Budhisagar Krishnappa Kunderan  (born Budhisagar Krishnappa Kunderam 2 October 1939 – 23 June 2006) was an Indian cricketer. He played as a wicket keeper for the most of his career, and was an exciting but unorthodox right-handed batsman who competed for international selection with contemporary Farokh Engineer. In his eighteen Tests between 1960 and 1967, he scored 981 runs with two centuries and a batting average of 32.70. With the gloves he took 23 catches and executed seven stumpings.

Career

Early matches
Budhi Kunderan made his first appearance in first class cricket for the Cricket Club of India against the touring West Indies in 1958–59. After just two first class matches, he was picked to play Test cricket for India against Australia in the next year. Through the fifties India had wicket keepers of about the same quality in Naren Tamhane, Probir Sen and Nana Joshi. Joshi and Tamhane had already been tried when Kunderan got his chance in the third Test. Kunderan got out hit wicket on his first appearance while attempting to pull Ian Meckiff but scored 71 and 33 in his next Test.

Kunderan had already played three Test matches when he made his Ranji Trophy debut in 1960. In his first Ranji appearance, he hit 205 for Railways against Jammu and Kashmir. His was one of eight double-centuries scored during Ranji Trophy debuts.

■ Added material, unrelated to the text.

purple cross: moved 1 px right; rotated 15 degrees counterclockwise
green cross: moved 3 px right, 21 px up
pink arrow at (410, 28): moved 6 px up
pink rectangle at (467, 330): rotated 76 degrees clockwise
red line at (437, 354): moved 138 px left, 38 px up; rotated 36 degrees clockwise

His second first class hundred was also scored later in the year against the same opponents in a match that Railways won without losing a wicket.

Playing in the 1960s

From the early 1960s, Kunderan had a new competitor for the wicket keeping position in Farokh Engineer. Both played in the series against England at home and toured West Indies in 1961–62. Engineer was selected ahead of Kunderan when England again visited India in 1963–64, but he was found medically unfit on the eve of the first Test at Madras. Opening the innings, Kunderan hit 192 with 31 fours, 170 of which came on the first day of the match. He scored another hundred at Delhi and finished with an aggregate of 525 runs in the series. Since this series, only two other wicket keepers have scored more than 500 runs in a Test series - Denis Lindsay, 606 for South Africa v Australia in 1966-67 and Andy Flower, 540 for Zimbabwe v India in 2000–01.

The Indian selectors dropped both Kunderan and Engineer from the next series against Australia and instead went for K. S. Indrajitsinhji. Engineer was then recalled for the New Zealand series that followed while Kunderan played as an opening batsman in the place of injured Dilip Sardesai.

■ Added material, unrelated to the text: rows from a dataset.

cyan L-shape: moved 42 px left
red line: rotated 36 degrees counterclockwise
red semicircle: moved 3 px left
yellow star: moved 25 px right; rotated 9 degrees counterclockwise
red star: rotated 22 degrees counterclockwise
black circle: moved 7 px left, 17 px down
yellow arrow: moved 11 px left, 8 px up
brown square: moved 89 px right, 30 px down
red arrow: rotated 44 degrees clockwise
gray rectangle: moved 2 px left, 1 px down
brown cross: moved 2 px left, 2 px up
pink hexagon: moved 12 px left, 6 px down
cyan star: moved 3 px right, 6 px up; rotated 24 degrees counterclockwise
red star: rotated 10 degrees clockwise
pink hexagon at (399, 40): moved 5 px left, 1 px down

In 1965, Kunderan left his job in the Railways and appeared for Mysore and the South Zone. A side effect of this was that he was able to keep wickets to the bowling of Chandrasekhar, Prasanna and Venkatraghavan in domestic matches. Recalled against West Indies in 1966–67, Kunderan scored 79 in 92 minutes in the Bombay Test. Early on in the innings, he appeared to have been caught by Garry Sobers but as the batsman prepared to depart, Sobers indicated that he had taken the catch on the bounce. One Test later, Kunderan again found himself out of the team.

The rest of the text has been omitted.